National Certification: Part 2—Test Design and Structure

In the last edition of ClearText, we explained accreditation, certification and the role of national standards. This edition will explain how items are selected for an exam and what drives the system. If you were engaged in the learning process during your class and understand the processes of exam selection and preparation given in this edition, you should have everything you need to pass the exam. The only thing left is to actually do the final preparation (covered in the next edition of ClearText)!

What’s on the Test?

Each requirement of the standard has an equal weight in the testing process. Everyone involved from the student to the program director can build a case that some of the knowledge and skills required in the standard may be more important than others. In the "real world," it is much more important for a firefighter to have good SCBA knowledge and skills than know how to answer a fire station telephone. In certification testing, both of those skills have the same weight. Accreditation criteria require that we must test one as frequently and thoroughly as the other…and they are both worth the same number of points!

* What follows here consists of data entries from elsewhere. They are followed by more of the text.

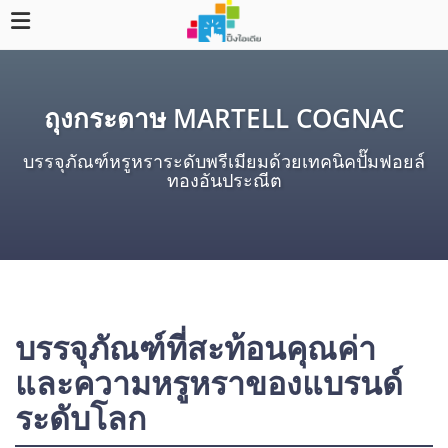
ถุงกระดาษ MARTELL COGNAC
บรรจุภัณฑ์หรูหราระดับพรีเมียมด้วยเทคนิคปั๊มฟอยล์
ทองอันประณีต
บรรจุภัณฑ์ที่สะท้อนคุณค่า
และความหรูหราของแบรนด์
ระดับโลก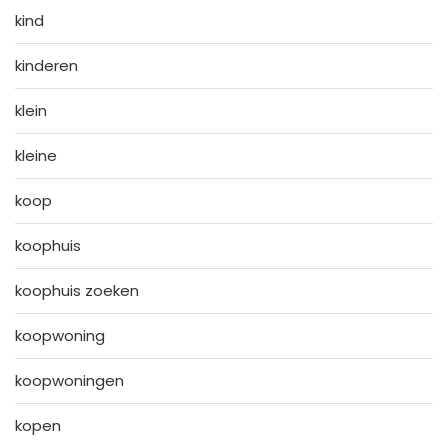
kind
kinderen
klein
kleine
koop
koophuis
koophuis zoeken
koopwoning
koopwoningen
kopen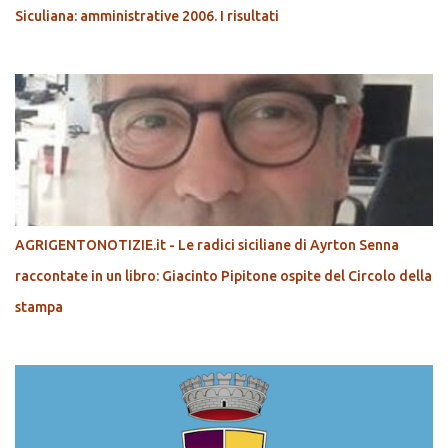
Siculiana: amministrative 2006. I risultati
AGRIGENTONOTIZIE.it - Le radici siciliane di Ayrton Senna
raccontate in un libro: Giacinto Pipitone ospite del Circolo della
stampa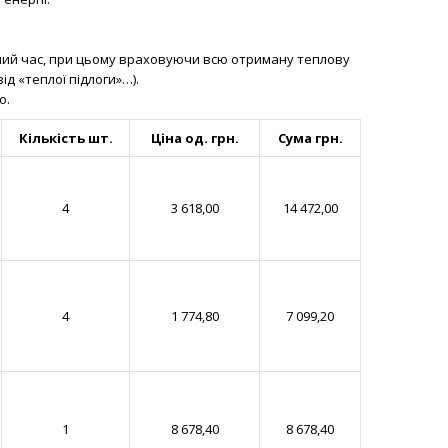
ний час, при цьому враховуючи всю отриману теплову
ід «теплої підлоги»…).
о.
Кількість шт.
Ціна од. грн.
Сума грн.
4
3 618,00
14 472,00
4
1 774,80
7 099,20
1
8 678,40
8 678,40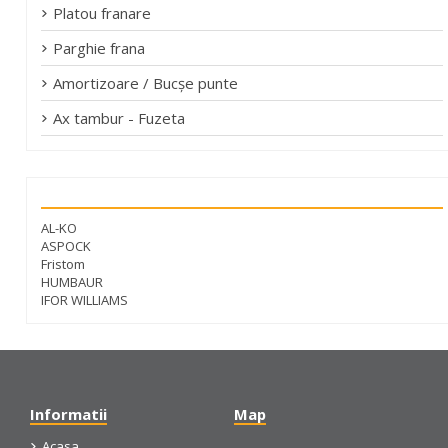
Platou franare
Parghie frana
Amortizoare / Bucșe punte
Ax tambur - Fuzeta
Marci
AL-KO
ASPOCK
Fristom
HUMBAUR
IFOR WILLIAMS
Informatii
Map
Acasa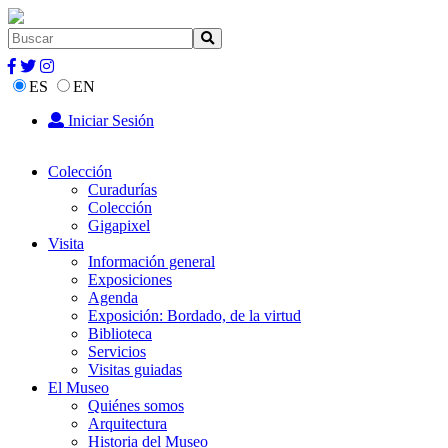
ES
EN
Iniciar Sesión
Colección
Curadurías
Colección
Gigapixel
Visita
Información general
Exposiciones
Agenda
Exposición: Bordado, de la virtud
Biblioteca
Servicios
Visitas guiadas
El Museo
Quiénes somos
Arquitectura
Historia del Museo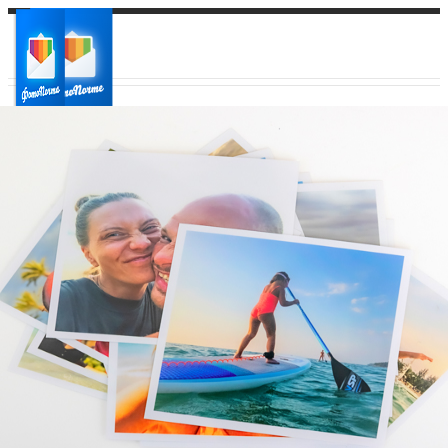
Ваш город:
Ваш регион доставки
Выберите из списка: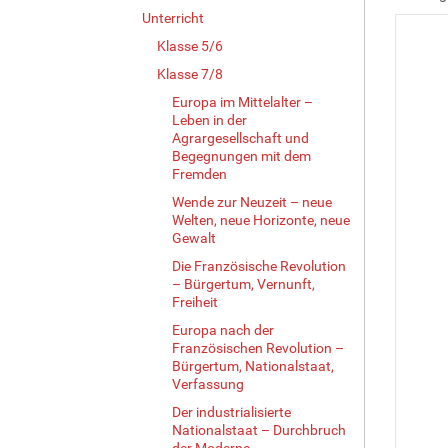
Unterricht
Klasse 5/6
Klasse 7/8
Europa im Mittelalter –
Leben in der
Agrargesellschaft und
Begegnungen mit dem
Fremden
Wende zur Neuzeit – neue
Welten, neue Horizonte, neue
Gewalt
Die Französische Revolution
– Bürgertum, Vernunft,
Freiheit
Europa nach der
Französischen Revolution –
Bürgertum, Nationalstaat,
Verfassung
Der industrialisierte
Nationalstaat – Durchbruch
der Moderne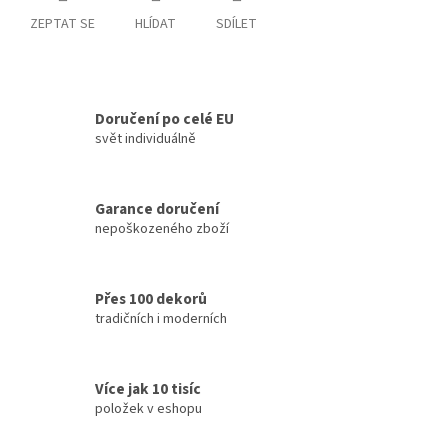
ZEPTAT SE
HLÍDAT
SDÍLET
Doručení po celé EU
svět individuálně
Garance doručení
nepoškozeného zboží
Přes 100 dekorů
tradičních i moderních
Více jak 10 tisíc
položek v eshopu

We must have a process established through which ALL requirements of the standard (and level) are tested. If we do not test all requirements, we must have a random process of selecting written and skills exam components. Most standards include too many knowledge and skills components to test within a reasonable time; so we use a random process of selection.

Written exams are selected using a computer program that searches the written exam database of questions and selects (at random) the number of questions we specify. Each written exam database is required to be at least twice as big as the exam that we administer (100 question exam = 200+ question database). Most of our exam databases are 3–500% larger than the exam we administer. We are required to have multiple versions of the exam and to limit the use of any single version to reduce the possibility of someone seeing the same version of the exam on retests. We typically generate new versions of an exam every month or two.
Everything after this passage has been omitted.